• _Instructions to follow_: The expected output is each line below containing "EXTRA", copied in full.

• _Entries provided_:
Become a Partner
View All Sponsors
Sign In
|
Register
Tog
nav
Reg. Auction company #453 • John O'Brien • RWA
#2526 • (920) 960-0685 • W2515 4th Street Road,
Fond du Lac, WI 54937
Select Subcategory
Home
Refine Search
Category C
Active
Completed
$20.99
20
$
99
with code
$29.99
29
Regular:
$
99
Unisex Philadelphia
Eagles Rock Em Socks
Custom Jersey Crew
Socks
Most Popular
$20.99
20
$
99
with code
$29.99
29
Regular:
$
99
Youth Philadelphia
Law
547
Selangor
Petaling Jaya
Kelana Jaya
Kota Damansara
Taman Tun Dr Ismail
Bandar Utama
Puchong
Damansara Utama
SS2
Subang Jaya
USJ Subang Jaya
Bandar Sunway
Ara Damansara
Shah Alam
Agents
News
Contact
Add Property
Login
---
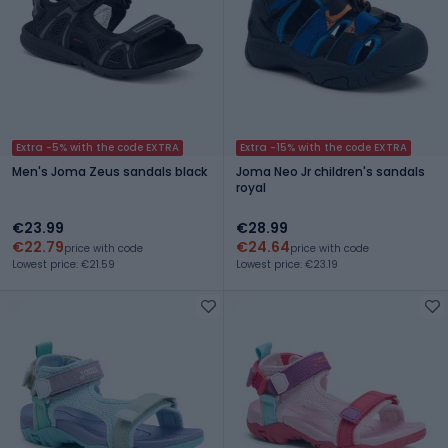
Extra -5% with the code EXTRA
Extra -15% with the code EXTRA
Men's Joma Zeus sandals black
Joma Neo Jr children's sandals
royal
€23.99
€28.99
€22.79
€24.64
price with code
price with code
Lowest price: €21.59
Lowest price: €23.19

• _Solution_:
Extra -5% with the code EXTRA
Extra -15% with the code EXTRA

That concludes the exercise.